**What the task asks**
Only the lines from the one with "Kunc, le frère" through the last line of the material below belong in the answer, copied exactly and without pictures.

**Supplied information**
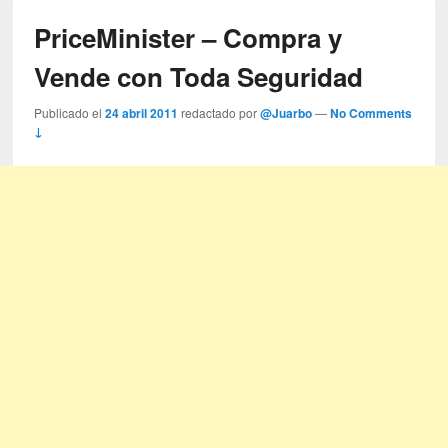
PriceMinister – Compra y
Vende con Toda Seguridad
Publicado el
24 abril 2011
redactado por
@Juarbo
—
No Comments
↓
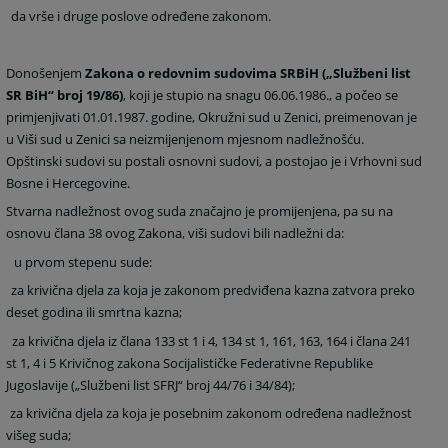
da vrše i druge poslove određene zakonom.
Donošenjem
Zakona o redovnim sudovima SRBiH („Službeni list
SR BiH“ broj 19/86)
, koji je stupio na snagu 06.06.1986., a počeo se
primjenjivati 01.01.1987. godine, Okružni sud u Zenici, preimenovan je
u Viši sud u Zenici sa neizmijenjenom mjesnom nadležnošću.
Opštinski sudovi su postali osnovni sudovi, a postojao je i Vrhovni sud
Bosne i Hercegovine.
Stvarna nadležnost ovog suda značajno je promijenjena, pa su na
osnovu člana 38 ovog Zakona, viši sudovi bili nadležni da:
u prvom stepenu sude:
za krivična djela za koja je zakonom predviđena kazna zatvora preko
deset godina ili smrtna kazna;
za krivična djela iz člana 133 st 1 i 4, 134 st 1, 161, 163, 164 i člana 241
st 1, 4 i 5 Krivičnog zakona Socijalističke Federativne Republike
Jugoslavije („Službeni list SFRJ“ broj 44/76 i 34/84);
za krivična djela za koja je posebnim zakonom određena nadležnost
višeg suda;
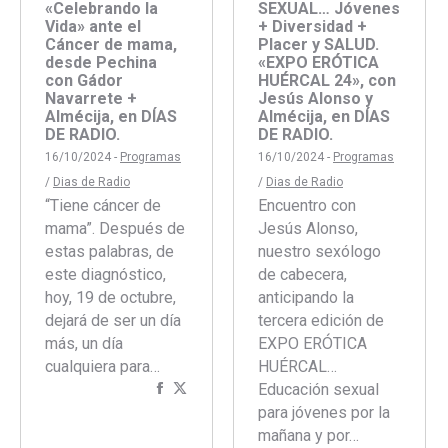
«Celebrando la
SEXUAL… Jóvenes
Vida» ante el
+ Diversidad +
Cáncer de mama,
Placer y SALUD.
desde Pechina
«EXPO ERÓTICA
con Gádor
HUÉRCAL 24», con
Navarrete +
Jesús Alonso y
Almécija, en DÍAS
Almécija, en DÍAS
DE RADIO.
DE RADIO.
16/10/2024 -
Programas
16/10/2024 -
Programas
/
Dias de Radio
/
Dias de Radio
“Tiene cáncer de
Encuentro con
mama”. Después de
Jesús Alonso,
estas palabras, de
nuestro sexólogo
este diagnóstico,
de cabecera,
hoy, 19 de octubre,
anticipando la
dejará de ser un día
tercera edición de
más, un día
EXPO ERÓTICA
cualquiera para…
HUÉRCAL…
Compartir
Compartir
Educación sexual
con
con
para jóvenes por la
Facebook
Twitter
mañana y por…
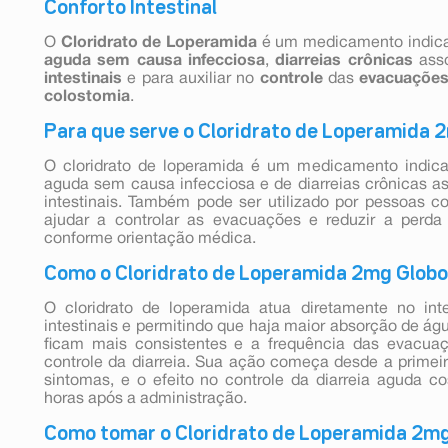
Conforto Intestinal
O
Cloridrato de Loperamida
é um medicamento indic
aguda
sem
causa
infecciosa
,
diarreias
crônicas
ass
intestinais
e para auxiliar no
controle
das
evacuaçõe
colostomia
.
Para que serve o Cloridrato de Loperamida
O cloridrato de loperamida é um medicamento indica
aguda sem causa infecciosa e de diarreias crônicas a
intestinais. Também pode ser utilizado por pessoas c
ajudar a controlar as evacuações e reduzir a perda 
conforme orientação médica.
Como o Cloridrato de Loperamida 2mg Globo
O cloridrato de loperamida atua diretamente no int
intestinais e permitindo que haja maior absorção de águ
ficam mais consistentes e a frequência das evacuaç
controle da diarreia. Sua ação começa desde a primei
sintomas, e o efeito no controle da diarreia aguda c
horas após a administração.
Como tomar o Cloridrato de Loperamida 2m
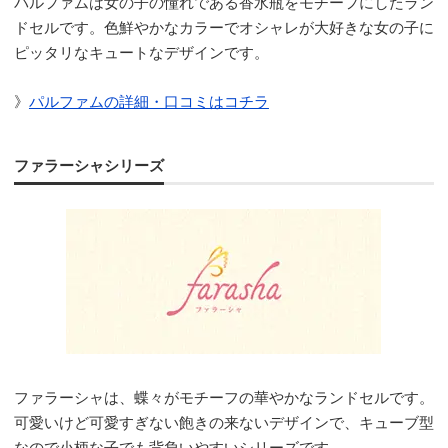
パルファムは女の子の憧れである香水瓶をモチーフにしたラン
ドセルです。色鮮やかなカラーでオシャレが大好きな女の子に
ピッタリなキュートなデザインです。
》
パルファムの詳細・口コミはコチラ
ファラーシャシリーズ
ファラーシャは、蝶々がモチーフの華やかなランドセルです。
可愛いけど可愛すぎない飽きの来ないデザインで、キューブ型
なので小柄な子でも背負いやすいシリーズです。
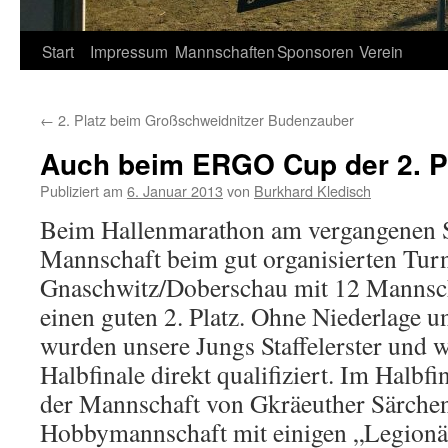
Springe
Start
Impressum
Mannschaften
Sponsoren
Verein
zum
←
2. Platz beim Großschweidnitzer Budenzauber
Inhalt
Auch beim ERGO Cup der 2. P
Publiziert am
6. Januar 2013
von
Burkhard Kledisch
Beim Hallenmarathon am vergangenen S
Mannschaft beim gut organisierten Tur
Gnaschwitz/Doberschau mit 12 Mannsch
einen guten 2. Platz. Ohne Niederlage u
wurden unsere Jungs Staffelerster und w
Halbfinale direkt qualifiziert. Im Halbfi
der Mannschaft von Gkräeuther Särchen 
Hobbymannschaft mit einigen „Legion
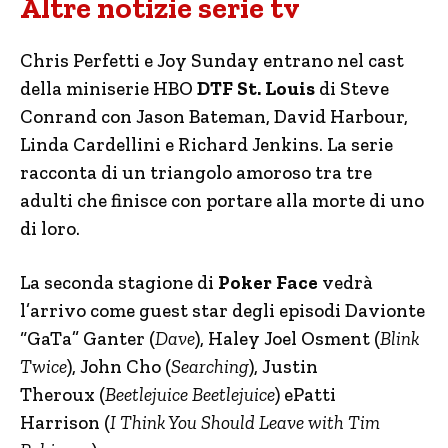
Altre notizie serie tv
Chris Perfetti e Joy Sunday entrano nel cast
della miniserie HBO
DTF St. Louis
di Steve
Conrand con Jason Bateman, David Harbour,
Linda Cardellini e Richard Jenkins. La serie
racconta di un triangolo amoroso tra tre
adulti che finisce con portare alla morte di uno
di loro.
La seconda stagione di
Poker Face
vedrà
l’arrivo come guest star degli episodi Davionte
“GaTa” Ganter (
Dave
), Haley Joel Osment (
Blink
Twice
), John Cho (
Searching
), Justin
Theroux (
Beetlejuice Beetlejuice
) ePatti
Harrison (
I Think You Should Leave with Tim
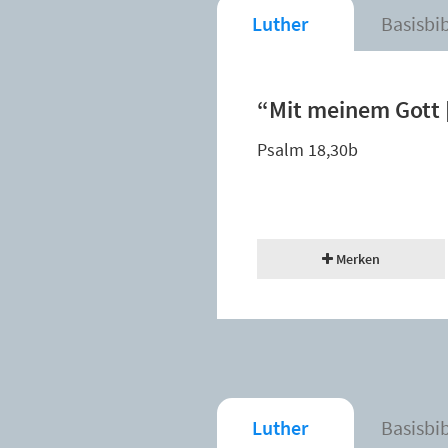
Luther
Basisbi
“Mit meinem Gott 
Psalm 18,30b
Merken
Luther
Basisbi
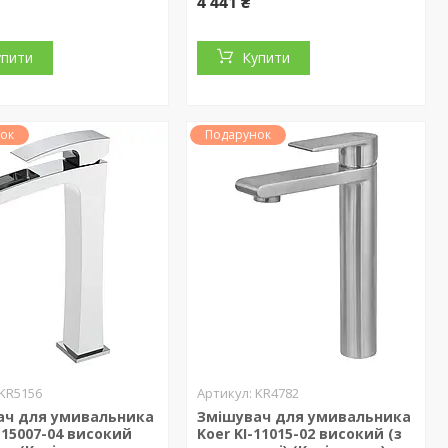
4 441 ₴
упити
Купити
ок
Подарунок
KR5156
KR4782
ач для умивальника
Змішувач для умивальника
-15007-04 високий
Koer KI-11015-02 високий (з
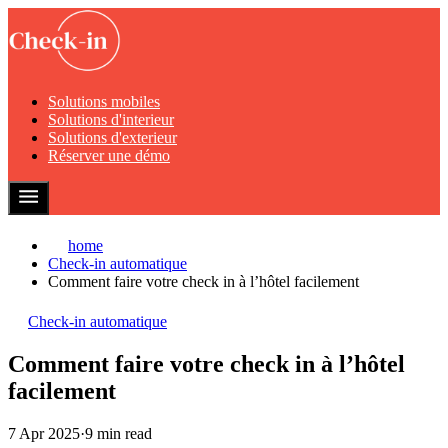
Solutions mobiles
Solutions d'interieur
Solutions d'exterieur
Réserver une démo
home
Check-in automatique
Comment faire votre check in à l’hôtel facilement
Check-in automatique
Comment faire votre check in à l’hôtel
facilement
7 Apr 2025
·
9 min read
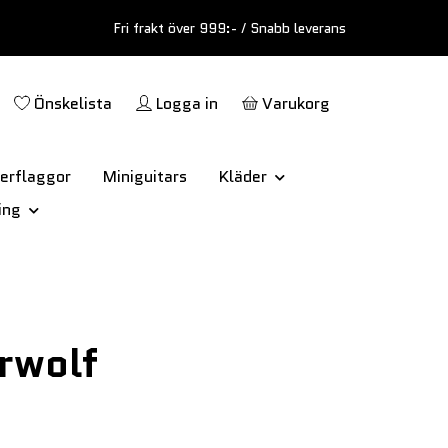
Fri frakt över 999:- / Snabb leverans
Önskelista
Logga in
Varukorg
erflaggor
Miniguitars
Kläder
ing
rwolf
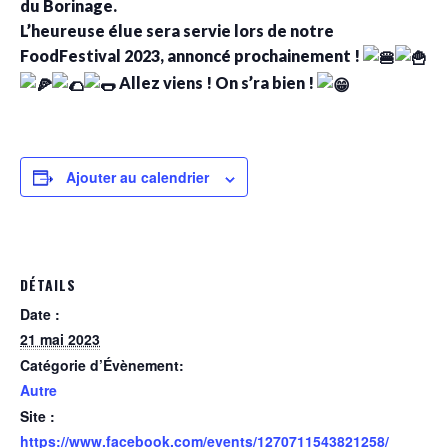
du Borinage.
L’heureuse élue sera servie lors de notre
FoodFestival 2023, annoncé prochainement !
Allez viens ! On s’ra bien !
Ajouter au calendrier
DÉTAILS
Date :
21 mai 2023
Catégorie d’Évènement:
Autre
Site :
https://www.facebook.com/events/1270711543821258/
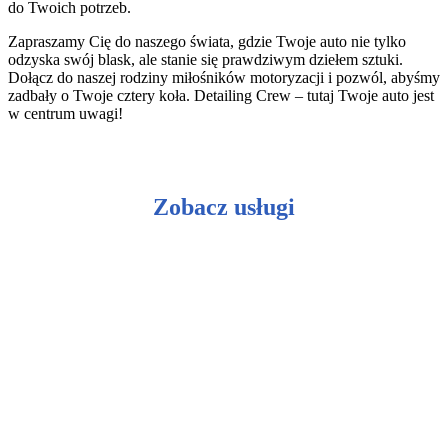
do Twoich potrzeb.
Zapraszamy Cię do naszego świata, gdzie Twoje auto nie tylko
odzyska swój blask, ale stanie się prawdziwym dziełem sztuki.
Dołącz do naszej rodziny miłośników motoryzacji i pozwól, abyśmy
zadbały o Twoje cztery koła. Detailing Crew – tutaj Twoje auto jest
w centrum uwagi!
Zobacz usługi
Ceramiczna ochrona lakieru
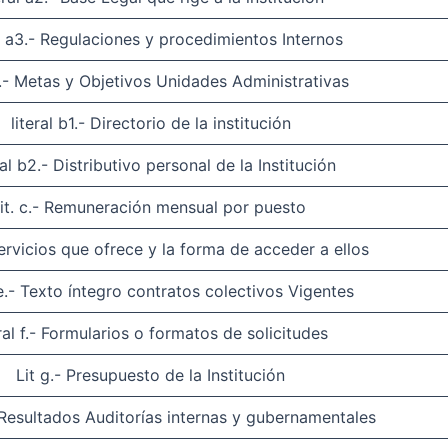
al a3.- Regulaciones y procedimientos Internos
4.- Metas y Objetivos Unidades Administrativas
literal b1.- Directorio de la institución
ral b2.- Distributivo personal de la Institución
lit. c.- Remuneración mensual por puesto
Servicios que ofrece y la forma de acceder a ellos
 e.- Texto íntegro contratos colectivos Vigentes
eral f.- Formularios o formatos de solicitudes
Lit g.- Presupuesto de la Institución
- Resultados Auditorías internas y gubernamentales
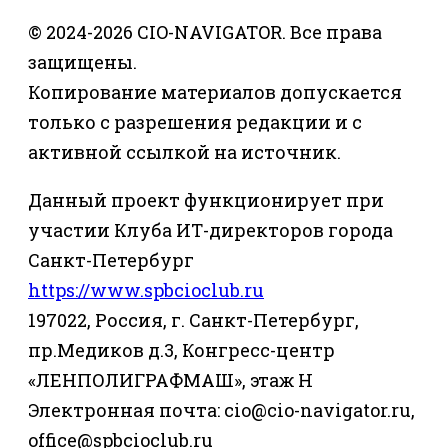
© 2024-2026 CIO-NAVIGATOR. Все права
защищены.
Копирование материалов допускается
только с разрешения редакции и с
активной ссылкой на источник.
Данный проект функционирует при
участии Клуба ИТ-директоров города
Санкт-Петербург
https://www.spbcioclub.ru
197022, Россия, г. Санкт-Петербург,
пр.Медиков д.3, Конгресс-центр
«ЛЕНПОЛИГРАФМАШ», этаж Н
Электронная почта: cio@cio-navigator.ru,
office@spbcioclub.ru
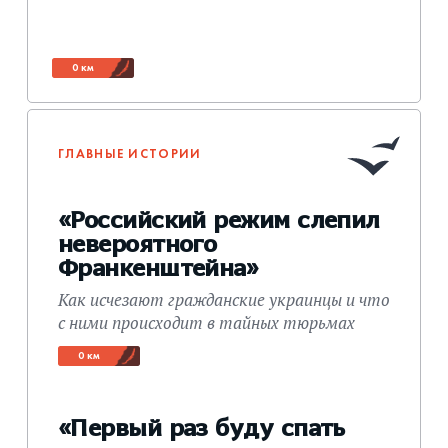
0 км
ГЛАВНЫЕ ИСТОРИИ
«Российский режим слепил
невероятного
Франкенштейна»
Как исчезают гражданские украинцы и что
с ними происходит в тайных тюрьмах
0 км
«Первый раз буду спать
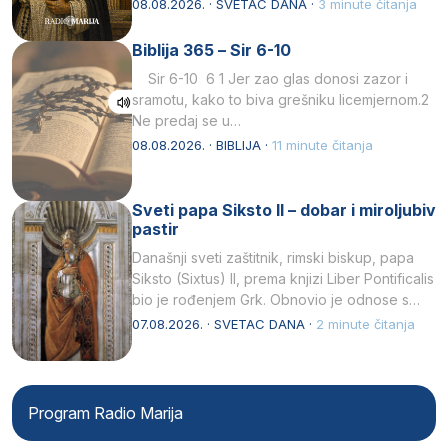
Svojim životom, dubokom ljubavlju prema
08.08.2026. · SVETAC DANA ·
3 minute čitanja
Kristu…
Biblija 365 – Sir 6-10
Sir 6-10 6 1 Jer zao glas donosi zazor i
sramotu, kako to biva grešniku licemjernom.2
Ne predaj se u…
08.08.2026. · BIBLIJA ·
11 minute čitanja
Sveti papa Siksto II – dobar i miroljubiv
pastir
Današnji sveti zaštitnik, rimski biskup, papa
Siksto (Sixtus) II, prema knjizi Liber Pontificalis
bio je rođenjem Grk. Obnovio je odnose s
afričkim…
07.08.2026. · SVETAC DANA ·
2 minute čitanja
Program Radio Marija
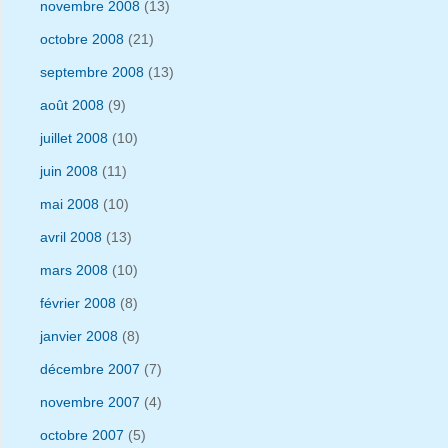
novembre 2008
(13)
octobre 2008
(21)
septembre 2008
(13)
août 2008
(9)
juillet 2008
(10)
juin 2008
(11)
mai 2008
(10)
avril 2008
(13)
mars 2008
(10)
février 2008
(8)
janvier 2008
(8)
décembre 2007
(7)
novembre 2007
(4)
octobre 2007
(5)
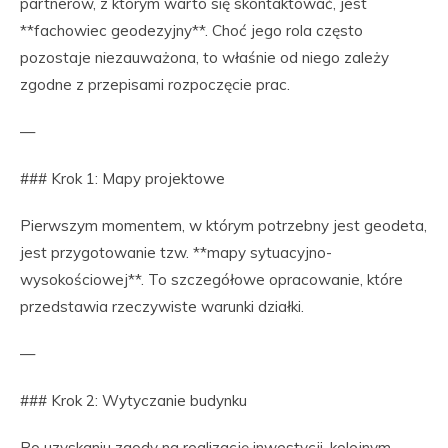
partnerów, z którym warto się skontaktować, jest
**fachowiec geodezyjny**. Choć jego rola często
pozostaje niezauważona, to właśnie od niego zależy
zgodne z przepisami rozpoczęcie prac.
—
### Krok 1: Mapy projektowe
Pierwszym momentem, w którym potrzebny jest geodeta,
jest przygotowanie tzw. **mapy sytuacyjno-
wysokościowej**. To szczegółowe opracowanie, które
przedstawia rzeczywiste warunki działki.
—
### Krok 2: Wytyczanie budynku
Po uzyskaniu zgody na realizację inwestycji, kolejnym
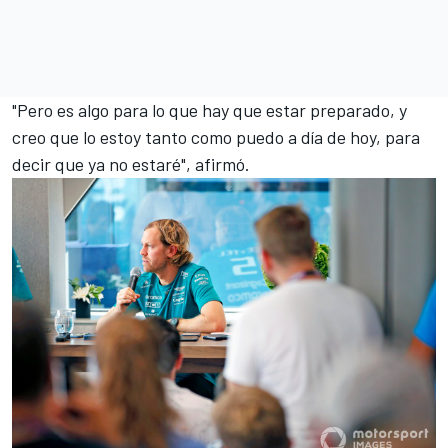
"Pero es algo para lo que hay que estar preparado, y
creo que lo estoy tanto como puedo a día de hoy, para
decir que ya no estaré", afirmó.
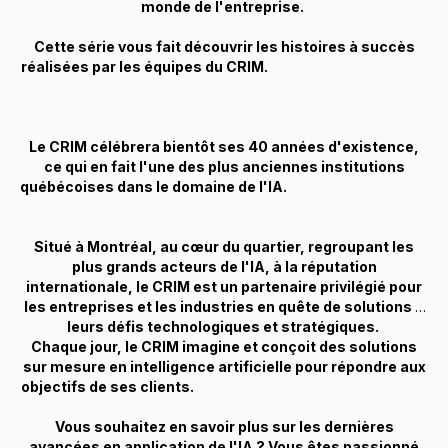
monde de l'entreprise.
Cette série vous fait découvrir les histoires à succès
réalisées par les équipes du CRIM.
Le CRIM célébrera bientôt ses 40 années d'existence,
ce qui en fait l'une des plus anciennes institutions
québécoises dans le domaine de l'IA.
Situé à Montréal, au cœur du quartier, regroupant les
plus grands acteurs de l'IA, à la réputation
internationale, le CRIM est un partenaire privilégié pour
les entreprises et les industries en quête de solutions à
leurs défis technologiques et stratégiques.
Chaque jour, le CRIM imagine et conçoit des solutions
sur mesure en intelligence artificielle pour répondre aux
objectifs de ses clients.
Vous souhaitez en savoir plus sur les dernières
avancées en application de l'IA ? Vous êtes passionné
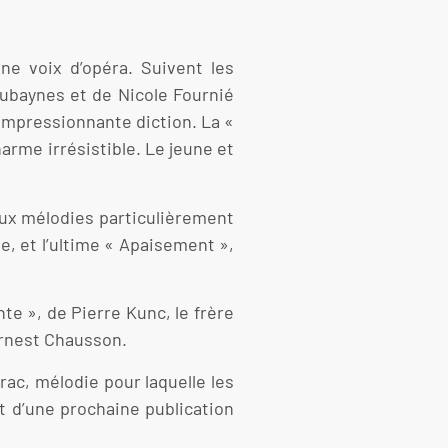
ne voix d’opéra. Suivent les
ubaynes et de Nicole Fournié
l’impressionnante diction. La «
arme irrésistible. Le jeune et
eux mélodies particulièrement
e, et l’ultime « Apaisement »,
e », de Pierre Kunc, le frère
Ernest Chausson.
ac, mélodie pour laquelle les
et d’une prochaine publication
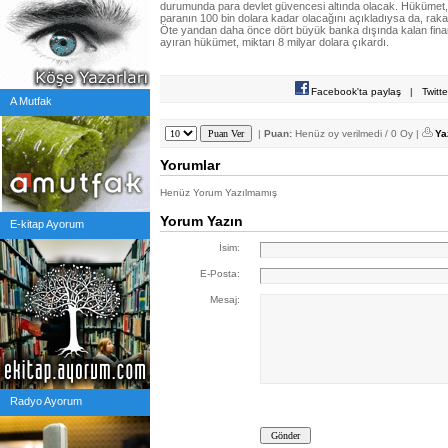
durumunda para devlet güvencesi altında olacak. Hükümet,
paranın 100 bin dolara kadar olacağını açıkladıysa da, rakam
Öte yandan daha önce dört büyük banka dışında kalan finan
ayıran hükümet, miktarı 8 milyar dolara çıkardı.
Facebook'ta paylaş
|
Twitt
A Mutfak
|
Puan:
Henüz oy verilmedi / 0 Oy |
Ya
Yorumlar
Henüz Yorum Yazılmamış
Yorum Yazın
E-kitap Ayorum
İsim:
E-Posta:
Mesaj:
Radyo Ayorum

**Result of the task**
e », de Pierre Kunc, le frère
Ernest Chausson.
ac, mélodie pour laquelle les
et d’une prochaine publication
durumunda para devlet güvencesi altında olacak. Hükümet,
paranın 100 bin dolara kadar olacağını açıkladıysa da, rakam
Öte yandan daha önce dört büyük banka dışında kalan finan
ayıran hükümet, miktarı 8 milyar dolara çıkardı.
Facebook'ta paylaş
|
Twitt
A Mutfak
|
Puan:
Henüz oy verilmedi / 0 Oy |
Ya
Yorumlar
Henüz Yorum Yazılmamış
Yorum Yazın
E-kitap Ayorum
İsim:
E-Posta:
Mesaj:
Radyo Ayorum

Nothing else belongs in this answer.